Use perf stat to check for abnormal cache miss rates:

perf stat -e L1-dcache-loads,L1-dcache-load-misses,LLC-loads,LLC-load-misses \
    java -jar content-platform.jar

A cache miss rate above 5% on L1 data cache, combined with high CPU utilization and lower-than-expected throughput, suggests false sharing.

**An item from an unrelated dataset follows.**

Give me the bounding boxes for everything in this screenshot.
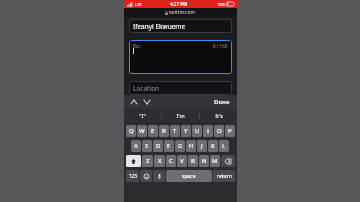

Use perf c2c (cache-to-cache) for definitive diagnosis:

perf c2c record -- java -jar content-platform.jar
perf c2c report

perf c2c reports cache lines that experience frequent cross-core transfers, identifying the exact memory addresses involved. Match these addresses to JVM objects using -XX:+PrintFlagsFinal and JOL.

The @Contended Checklist

  1. Identify hot concurrent counters: Any volatile field or Atomic* variable written by multiple threads at high frequency
  2. Verify false sharing: Use perf c2c or benchmark with/without padding
  3. Apply @Contended: Add the annotation and -XX:-RestrictContended
  4. Consider grouping: Fields accessed by the same thread group share a group
  5. Measure the improvement: JMH throughput benchmark with production thread count
  6. Accept the memory cost: Each @Contended field wastes 128 bytes. For a few counters, this is negligible. For millions of objects, it is prohibitive.

False sharing is a targeted problem with a targeted fix. Do not add @Contended to every field. Add it to the fields that are written concurrently at high frequency, verified by measurement, and confirmed by improvement in benchmarks.